Saudi woman seeking asylum arrives in Canada

Saudi woman seeking asylum arrives in Canada

A top Thai immigration official said earlier Friday that Alqunun had been granted asylum in Canada, and had boarded a flight for Toronto with a "smiling face". "And she is now going to go to her new home".

Women in Saudi Arabia are subjected to many restrictions, including on their freedom of movement.

Australian media reported that UNHCR had withdrawn its referral for Alqunon to be resettled in Australia because Canberra was taking too long to decide on her asylum.

"Canada has been unequivocal that we will always stand up for human rights and women's rights around the world", Trudeau told reporters, BBC News reported. Human Rights Watch said Alqunun had been detained in the flight transit zone at Bangkok's Suvarnabhumi Airport on January 5 while en route from Kuwait to Australia, where she had meant to apply for asylum. She had requested for a meeting with representatives of the Office of the UN High Commissioner for Refugees, in order to seek asylum as she was fleeing her abusive family.

She deleted her entire contentious Twitter account hours before departure for Canada.

Canadian authorities said they could not confirm that Qunun had been granted asylum in Canada.

But Al-Qunun barricaded herself in a Thai hotel room at the airport and then embarked on a social media quest, telling of her situation and her wish to be given asylum in another country.

UN High Commissioner for Refugees Filippo Grandi said the Saudi teenager's plight had highlighted the precarious situation faced by millions of refugees worldwide.

Officials had heavily hinted that the teenager was bound for Australia where she had originally meant to seek asylum. Relations between Ottawa and Riyadh have been tense after Canada demanded the immediate release of jailed rights activists a year ago, infuriating Saudi Arabia who retaliated by freezing new trade with Ottawa.

Surachate had told reporters earlier Friday that "two or three" countries were ready to offer her asylum.

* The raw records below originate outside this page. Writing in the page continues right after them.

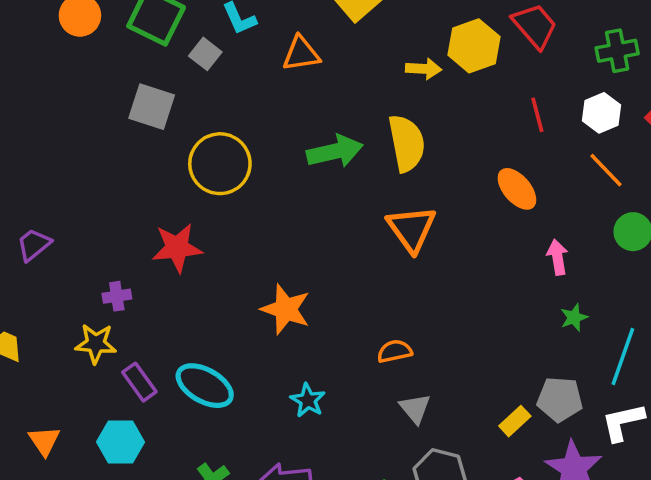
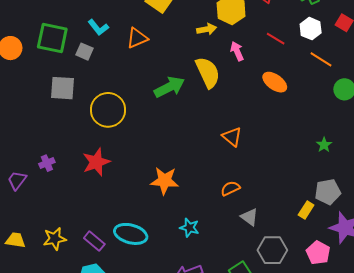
red line: (537, 115) -> (276, 39), turned -30
orange triangle: (412, 229) -> (232, 137), moved, size x0.7
pink arrow: (557, 257) -> (237, 51), moved
purple cross: (117, 296) -> (47, 163), moved
yellow star: (96, 344) -> (55, 239), moved

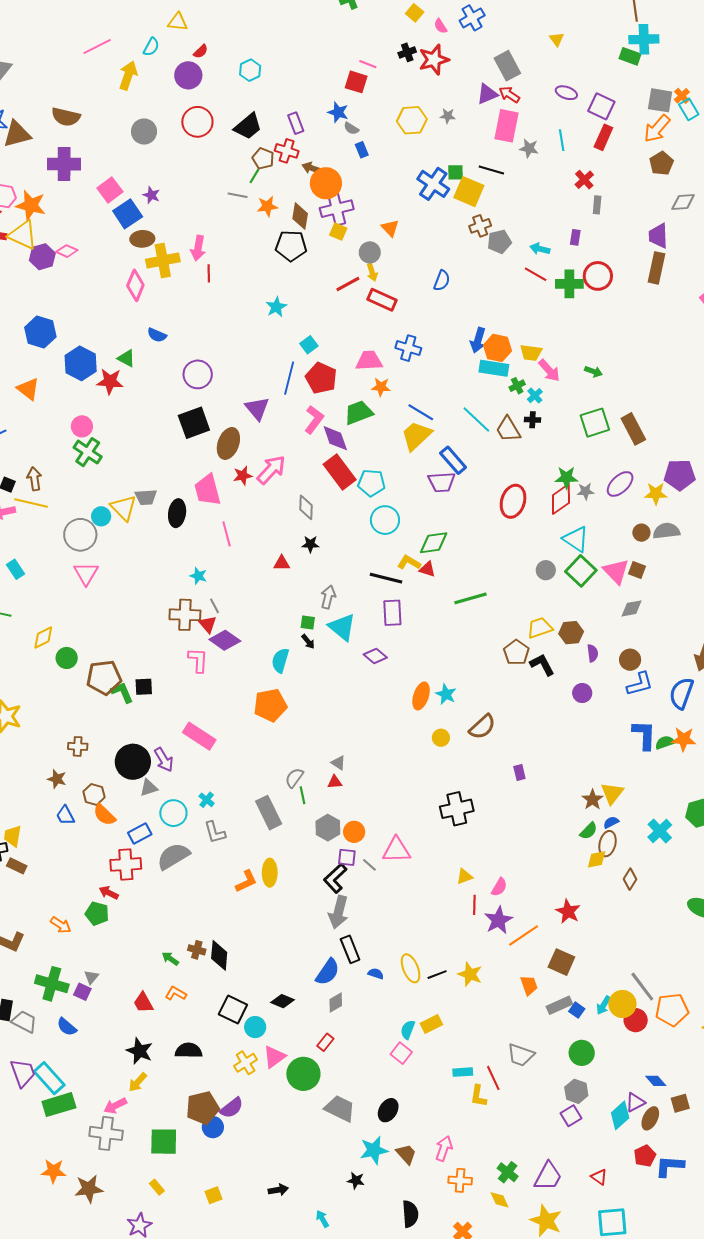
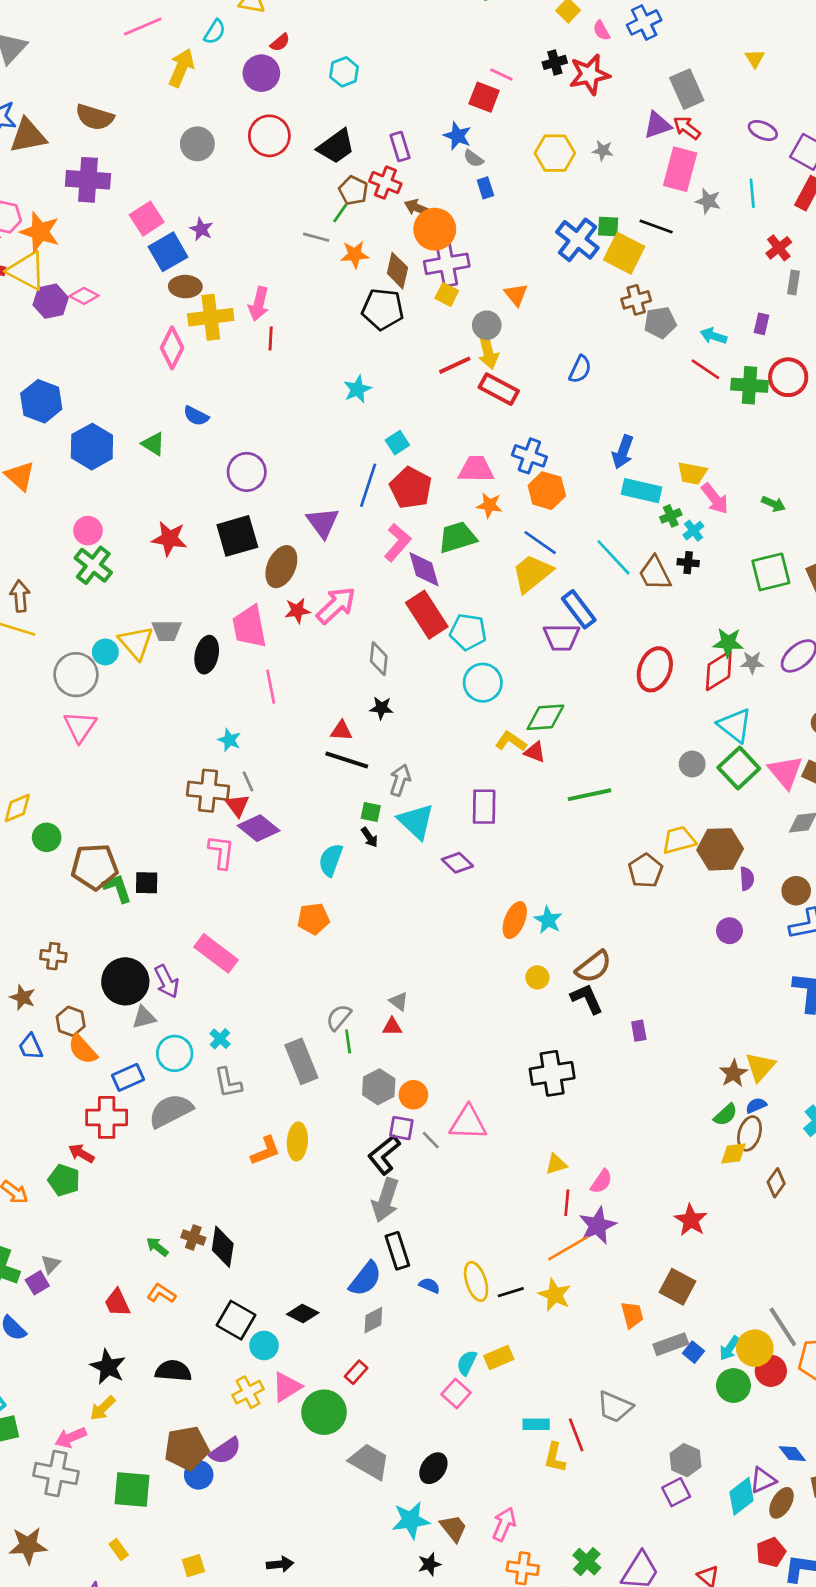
yellow arrow: (372, 272) -> (488, 352), size x1.4
orange hexagon: (498, 348) -> (547, 491), moved
red star: (110, 381) -> (169, 539), moved
black line: (386, 578) -> (347, 760), moved
brown hexagon: (571, 633) -> (720, 849), size x1.4
black L-shape: (542, 665) -> (587, 999), moved
orange pentagon: (270, 705) -> (313, 919), size x0.7
orange line: (524, 936) -> (568, 1248), moved
purple square: (82, 992) -> (37, 1283), turned 30
green circle: (582, 1053) -> (733, 1386), moved
black star: (356, 1181) -> (429, 1564), moved, turned -30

Surachate said the father - whose name has not been released - denied physically abusing Qunun or trying to force her into an arranged marriage, which were among the reasons she gave for her flight.

Alqunun's father and brother denied any allegations of abuse.

Phil Robertson, deputy Asia director of Human Rights Watch, cited Alqunun's "courage and perseverance".

Trudeau brushed off a question as to whether Canada's move might make it harder to fix ties with Saudi Arabia. "He said the daughter might feel neglected sometimes", Surachate said.

Saudi Arabia responded by kicking out the Canadian ambassador, recalling the Saudi ambassador to Canada and all Saudi students studying in the country, and suspending flights as well as "all new businesses transactions and investments linked with Canada".